Take the Long View of Centre Street Corridor
Before the city approves expansion at Brigham & Women’s Faulkner Hospital complex, it should step back and engage residents to consider the future of the Centre Street corridor from a wider perspective – starting from the Arborway in Jamaica Plain to Weld Street in West Roxbury/Roslindale.
With institutional expansion creeping here and there, pretty soon this stretch of Centre Street will become the next Longwood Medical Area, without adequate transportation to support it. Look at the congested Seaport District to see how quickly that can happen when the city greenlights too many buildings without an adequate transportation plan to serve them.

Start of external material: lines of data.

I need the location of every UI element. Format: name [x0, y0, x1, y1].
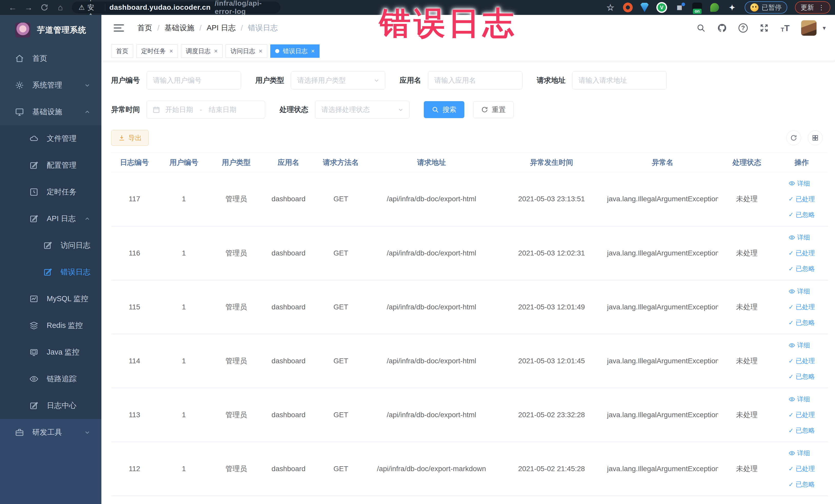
browser-menu-kebab-icon[interactable]: ⋮ — [818, 4, 825, 12]
bookmark-star-icon[interactable]: ☆ — [606, 3, 615, 12]
column-header-user-id: 用户编号 — [158, 153, 210, 172]
mark-processed-link[interactable]: ✓已处理 — [789, 410, 815, 419]
breadcrumb-item-api-log[interactable]: API 日志 — [207, 23, 236, 33]
sidebar-item-access-log[interactable]: 访问日志 — [0, 232, 101, 259]
mark-ignored-link[interactable]: ✓已忽略 — [789, 372, 815, 381]
mark-ignored-link[interactable]: ✓已忽略 — [789, 426, 815, 435]
app-name-input[interactable] — [428, 72, 522, 89]
extensions-puzzle-icon[interactable]: ✦ — [727, 3, 737, 12]
user-type-select[interactable]: 请选择用户类型 — [291, 72, 385, 89]
tab-scheduled-tasks[interactable]: 定时任务 × — [136, 44, 178, 58]
request-url-input[interactable] — [572, 72, 667, 89]
sidebar-item-file-management[interactable]: 文件管理 — [0, 125, 101, 152]
search-icon[interactable] — [696, 23, 706, 33]
browser-back-button[interactable]: ← — [5, 2, 21, 13]
sidebar-item-infrastructure[interactable]: 基础设施 — [0, 99, 101, 125]
sidebar-item-mysql-monitor[interactable]: MySQL 监控 — [0, 285, 101, 312]
app-logo[interactable]: 芋道管理系统 — [0, 15, 101, 45]
font-size-icon[interactable]: TT — [780, 23, 790, 33]
mark-ignored-link[interactable]: ✓已忽略 — [789, 318, 815, 327]
toolbox-icon — [15, 428, 24, 437]
browser-forward-button[interactable]: → — [21, 2, 37, 13]
sidebar-item-error-log[interactable]: 错误日志 — [0, 259, 101, 285]
mark-ignored-link[interactable]: ✓已忽略 — [789, 480, 815, 489]
tab-close-icon[interactable]: × — [259, 47, 262, 55]
table-settings-group — [786, 130, 823, 145]
sidebar-item-trace[interactable]: 链路追踪 — [0, 366, 101, 392]
sidebar-item-java-monitor[interactable]: Java 监控 — [0, 339, 101, 366]
mark-processed-link[interactable]: ✓已处理 — [789, 357, 815, 365]
tab-schedule-log[interactable]: 调度日志 × — [181, 44, 223, 58]
tab-close-icon[interactable]: × — [311, 47, 315, 55]
column-settings-button[interactable] — [808, 130, 823, 145]
tab-close-icon[interactable]: × — [169, 47, 173, 55]
paused-badge[interactable]: 已暂停 — [745, 1, 787, 14]
mark-processed-link[interactable]: ✓已处理 — [789, 303, 815, 311]
mark-processed-link[interactable]: ✓已处理 — [789, 195, 815, 203]
url-bar[interactable]: ⚠ 不安全 dashboard.yudao.iocoder.cn/infra/l… — [72, 2, 280, 13]
detail-link[interactable]: 详细 — [789, 179, 810, 188]
detail-link[interactable]: 详细 — [789, 341, 810, 349]
filter-label: 用户编号 — [111, 76, 140, 85]
sidebar-item-config-management[interactable]: 配置管理 — [0, 152, 101, 179]
mark-ignored-link[interactable]: ✓已忽略 — [789, 210, 815, 219]
reset-button-label: 重置 — [492, 105, 506, 114]
cell-process-status: 未处理 — [718, 226, 775, 280]
export-button[interactable]: 导出 — [111, 130, 149, 146]
extension-icon-orange[interactable] — [623, 3, 633, 12]
column-header-app-name: 应用名 — [262, 153, 315, 172]
github-icon[interactable] — [717, 23, 727, 33]
tab-close-icon[interactable]: × — [214, 47, 218, 55]
help-icon[interactable]: ? — [738, 23, 748, 33]
cell-exception-name: java.lang.IllegalArgumentException — [607, 442, 718, 496]
process-status-select[interactable]: 请选择处理状态 — [315, 101, 409, 119]
search-button[interactable]: 搜索 — [424, 101, 464, 118]
fullscreen-icon[interactable] — [759, 23, 769, 33]
filter-label: 异常时间 — [111, 105, 140, 115]
sidebar-item-scheduled-tasks[interactable]: 定时任务 — [0, 179, 101, 205]
browser-update-button[interactable]: 更新 ⋮ — [795, 1, 830, 14]
detail-link[interactable]: 详细 — [789, 287, 810, 296]
check-icon: ✓ — [789, 373, 794, 380]
extension-icon-blue-shield[interactable] — [640, 3, 649, 12]
sidebar-item-home[interactable]: 首页 — [0, 45, 101, 72]
sidebar-item-dev-tools[interactable]: 研发工具 — [0, 419, 101, 446]
sidebar-item-system-management[interactable]: 系统管理 — [0, 72, 101, 99]
detail-link[interactable]: 详细 — [789, 233, 810, 242]
browser-reload-button[interactable] — [37, 2, 53, 13]
avatar-caret-icon[interactable]: ▾ — [823, 24, 826, 32]
extension-icon-switch[interactable]: on — [692, 3, 702, 12]
refresh-table-button[interactable] — [786, 130, 801, 145]
tab-home[interactable]: 首页 — [111, 44, 133, 58]
cell-log-id: 116 — [111, 226, 158, 280]
extension-icon-plant[interactable] — [710, 3, 719, 12]
exception-time-range-picker[interactable]: 开始日期 - 结束日期 — [147, 101, 265, 119]
user-avatar[interactable] — [801, 20, 816, 36]
tab-access-log[interactable]: 访问日志 × — [226, 44, 267, 58]
extension-icon-grid[interactable]: ▦ — [675, 3, 685, 12]
sidebar-item-api-log[interactable]: API 日志 — [0, 205, 101, 232]
table-row: 115 1 管理员 dashboard GET /api/infra/db-do… — [111, 280, 828, 334]
sidebar-item-log-center[interactable]: 日志中心 — [0, 392, 101, 419]
detail-link[interactable]: 详细 — [789, 449, 810, 457]
mark-ignored-link[interactable]: ✓已忽略 — [789, 264, 815, 273]
sidebar-item-redis-monitor[interactable]: Redis 监控 — [0, 312, 101, 339]
mark-processed-link[interactable]: ✓已处理 — [789, 249, 815, 257]
breadcrumb-item-infrastructure[interactable]: 基础设施 — [165, 23, 194, 33]
breadcrumb-item-home[interactable]: 首页 — [137, 23, 152, 33]
filter-user-id: 用户编号 — [111, 72, 241, 89]
tab-error-log[interactable]: 错误日志 × — [270, 44, 320, 58]
cell-method: GET — [315, 226, 367, 280]
mark-processed-link[interactable]: ✓已处理 — [789, 464, 815, 473]
cell-request-url: /api/infra/db-doc/export-markdown — [367, 442, 496, 496]
app-title: 芋道管理系统 — [37, 25, 86, 36]
check-icon: ✓ — [789, 319, 794, 326]
user-id-input[interactable] — [147, 72, 241, 89]
detail-link[interactable]: 详细 — [789, 395, 810, 403]
extension-icon-green-v[interactable]: V — [656, 2, 667, 13]
reset-button[interactable]: 重置 — [473, 101, 514, 118]
eye-icon — [789, 342, 795, 349]
browser-home-button[interactable]: ⌂ — [53, 2, 68, 13]
sidebar-collapse-button[interactable] — [114, 24, 124, 32]
breadcrumb-separator: / — [200, 24, 202, 32]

Or just look at Centre Street at the multi-story Sophia Snow complex, which the city permitted a few years ago without any requirement to correct the hazardous, free-for-all intersection out front, where Walter Street meets Centre Street. Frequent (and preventable) accidents at this poorly configured roadway drive up insurance rates for every policyholder in the 02131 zip code, even when the drivers at fault live far away. I’ve seen vehicles leave Sophia Snow’s parking lot going the wrong way up Centre Street to cross the intersection illegally. The intersection fails state safety standards. City officials should wait for state agencies to rebuild the intersection before inviting any additional traffic to another large parking garage at the Faulkner.
In the time that I have lived nearby, the complex has expanded at least twice: a multi-story addition in front, facing Centre Street, in 1996, and another parking garage added eight years later, in 2004. The institution is expanding about every 15 years on average. The Faulkner also owns real estate down Centre Street, in West Roxbury, across from the Hebrew Rehab Center. The inexorable creep of institutional expansion will reach that parcel eventually. “Density follows density” is a maxim of urban planning.
City planners have performed comprehensive master plans for neighborhoods (including a really good one for Roslindale, adopted in 2007), but this stretch of Centre Street straddles West Roxbury, Roslindale and Jamaica Plain. When impacts of proposed development straddle jurisdictional boundaries, growth tends to get permitted in a piecemeal fashion, without a comprehensive long-term vision of the whole.
Neighbors have reasons to be mistrustful of official neglect of this corridor. Several years ago, when Harvard’s Arnold Arboretum sought to install a new institutional complex at Centre and Weld Streets (on land that was not zoned for institutional uses), Harvard and the city pledged to extend the park like effect of the Arborway down Centre Street by planting oak trees along Centre Street sidewalks from Arborway to Weld Street. Harvard got the zoning waivers it wanted, but neighbors have yet to see the trees. Who at City Hall is responsible for making sure Harvard and the city’s Parks Department keep the bargain? Nobody at City Hall was watching when the Hebrew Rehab Center installed offices for countless Harvard employees at its facility on Centre Street, in violation of a deed restriction that limits the premises to a home for senior citizens only. (Little known fact: that restriction was put in place when the city’s development agency took public green space at Centre Street’s Joyce Kilmer Park for the complex, transforming Joyce Kilmer Park into Joyce Kilmer Parking Lot.)
City agencies have a terrible track record of monitoring developer compliance with public commitments after development is built. City councilors should hold a hearing on why City Hall doesn’t have one office (independent of the development agency) to monitor developer compliance with public commitments.
This is a critical time for everyone to take the long view of the Centre Street corridor. It will be up to the surrounding neighborhoods and City Councilor Matt O’Malley of Jamaica Plain to hold the city’s feet to the fire to make sure the corridor turns out for the best in the long run.